BEGIN RECORDS SHOWN

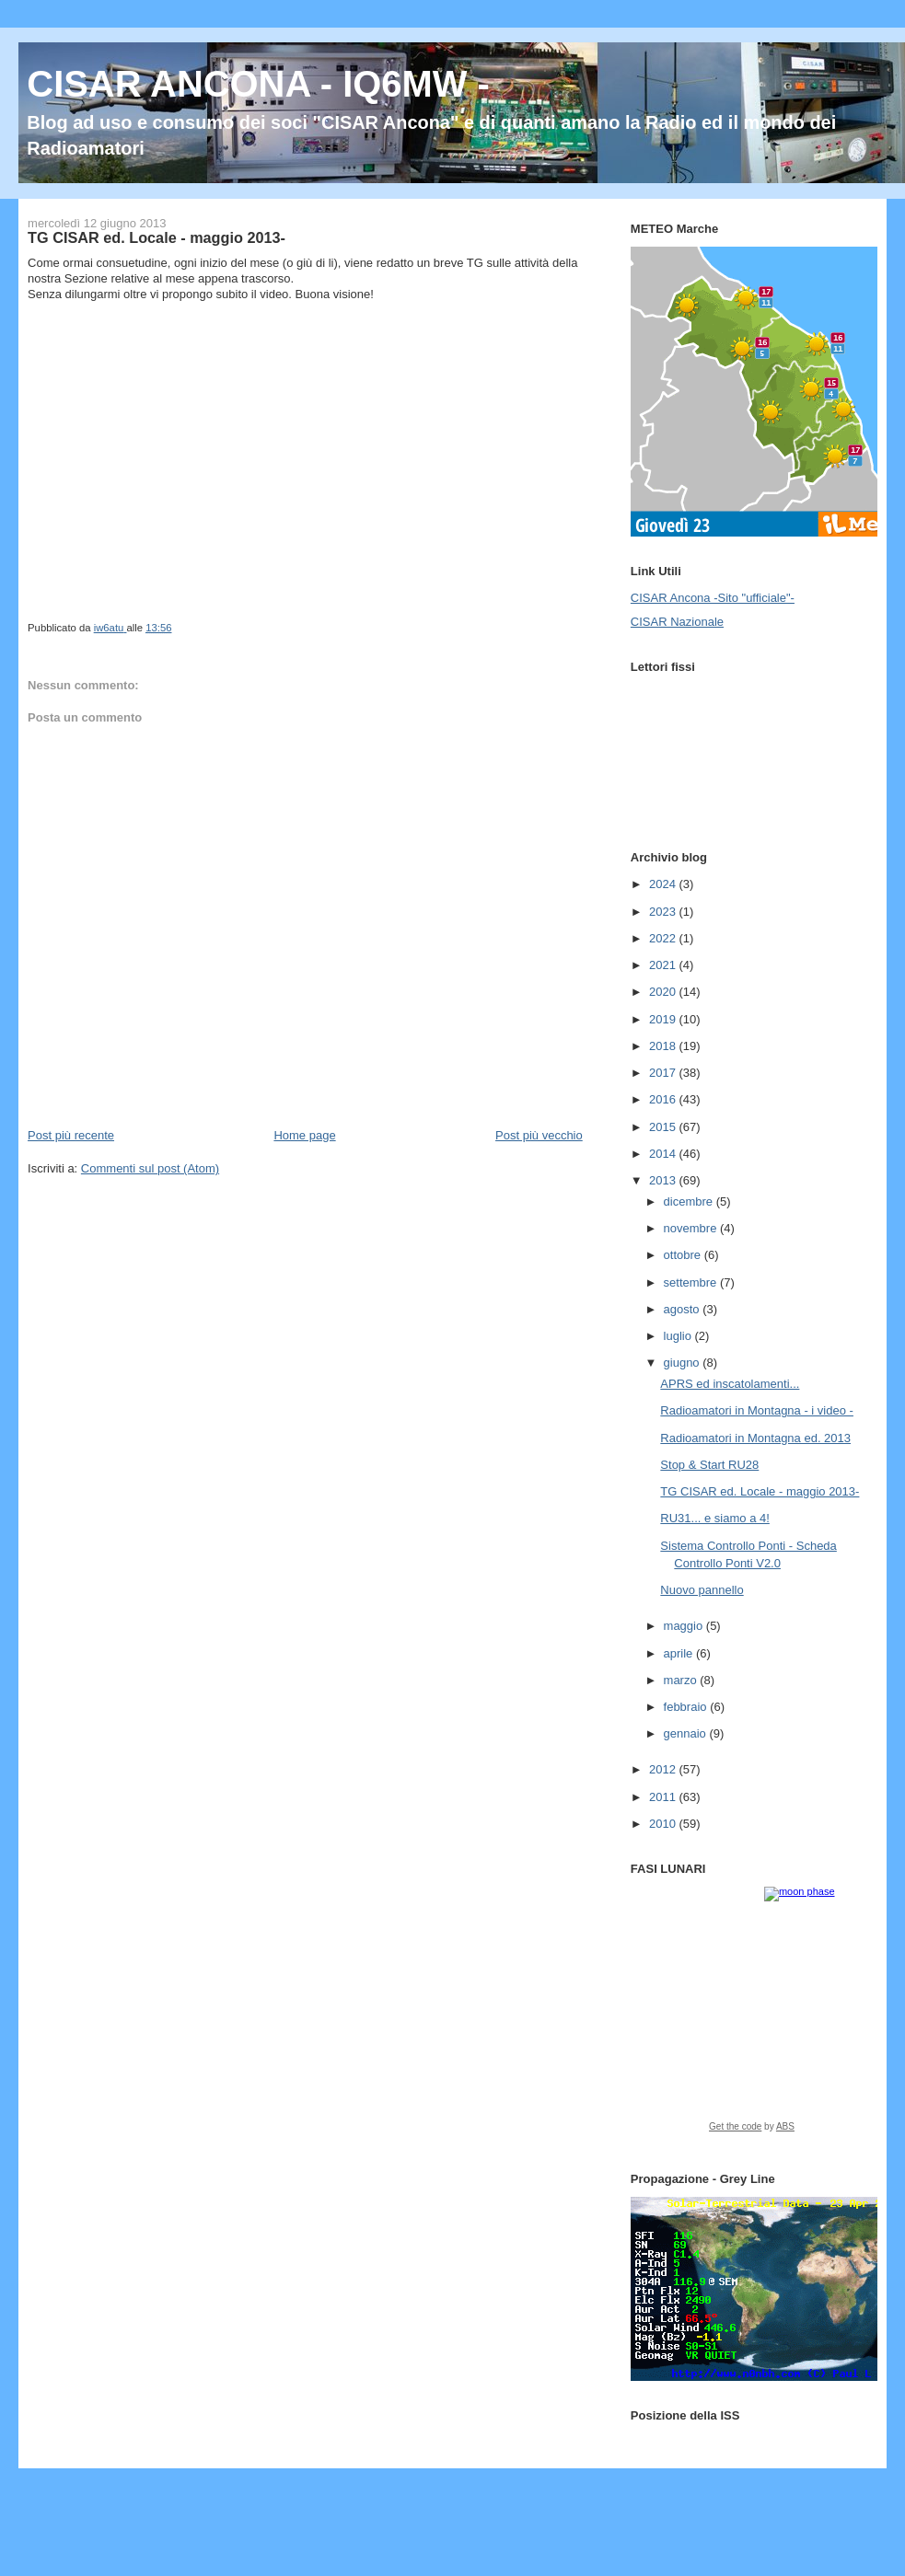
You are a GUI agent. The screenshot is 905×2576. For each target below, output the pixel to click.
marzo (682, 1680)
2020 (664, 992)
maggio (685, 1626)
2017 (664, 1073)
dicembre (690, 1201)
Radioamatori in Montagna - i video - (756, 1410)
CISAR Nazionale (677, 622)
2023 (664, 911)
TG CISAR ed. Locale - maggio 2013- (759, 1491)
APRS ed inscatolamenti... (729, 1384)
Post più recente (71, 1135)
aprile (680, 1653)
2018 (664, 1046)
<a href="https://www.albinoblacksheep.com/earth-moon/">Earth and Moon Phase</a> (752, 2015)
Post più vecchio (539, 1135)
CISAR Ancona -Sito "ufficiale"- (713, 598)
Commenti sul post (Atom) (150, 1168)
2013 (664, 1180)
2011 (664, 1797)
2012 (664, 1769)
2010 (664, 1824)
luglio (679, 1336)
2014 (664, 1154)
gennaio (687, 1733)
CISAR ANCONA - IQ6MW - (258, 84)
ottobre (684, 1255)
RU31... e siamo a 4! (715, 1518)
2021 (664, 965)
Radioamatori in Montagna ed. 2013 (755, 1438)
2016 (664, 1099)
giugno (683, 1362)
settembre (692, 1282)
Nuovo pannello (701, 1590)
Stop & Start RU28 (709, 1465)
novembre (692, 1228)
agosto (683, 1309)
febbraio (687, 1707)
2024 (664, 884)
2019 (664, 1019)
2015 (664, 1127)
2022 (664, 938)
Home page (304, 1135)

END RECORDS SHOWN

ASSIGNMENT: Write out the lines above from the one containing "TG CISAR ed." through the last, exactly as they are.

REPLY:
TG CISAR ed. Locale - maggio 2013- (759, 1491)
APRS ed inscatolamenti... (729, 1384)
Post più recente (71, 1135)
aprile (680, 1653)
2018 (664, 1046)
<a href="https://www.albinoblacksheep.com/earth-moon/">Earth and Moon Phase</a> (752, 2015)
Post più vecchio (539, 1135)
CISAR Ancona -Sito "ufficiale"- (713, 598)
Commenti sul post (Atom) (150, 1168)
2013 (664, 1180)
2011 (664, 1797)
2012 (664, 1769)
2010 (664, 1824)
luglio (679, 1336)
2014 (664, 1154)
gennaio (687, 1733)
CISAR ANCONA - IQ6MW - (258, 84)
ottobre (684, 1255)
RU31... e siamo a 4! (715, 1518)
2021 (664, 965)
Radioamatori in Montagna ed. 2013 (755, 1438)
2016 (664, 1099)
giugno (683, 1362)
settembre (692, 1282)
Nuovo pannello (701, 1590)
Stop & Start RU28 (709, 1465)
novembre (692, 1228)
agosto (683, 1309)
febbraio (687, 1707)
2024 (664, 884)
2019 (664, 1019)
2015 (664, 1127)
2022 (664, 938)
Home page (304, 1135)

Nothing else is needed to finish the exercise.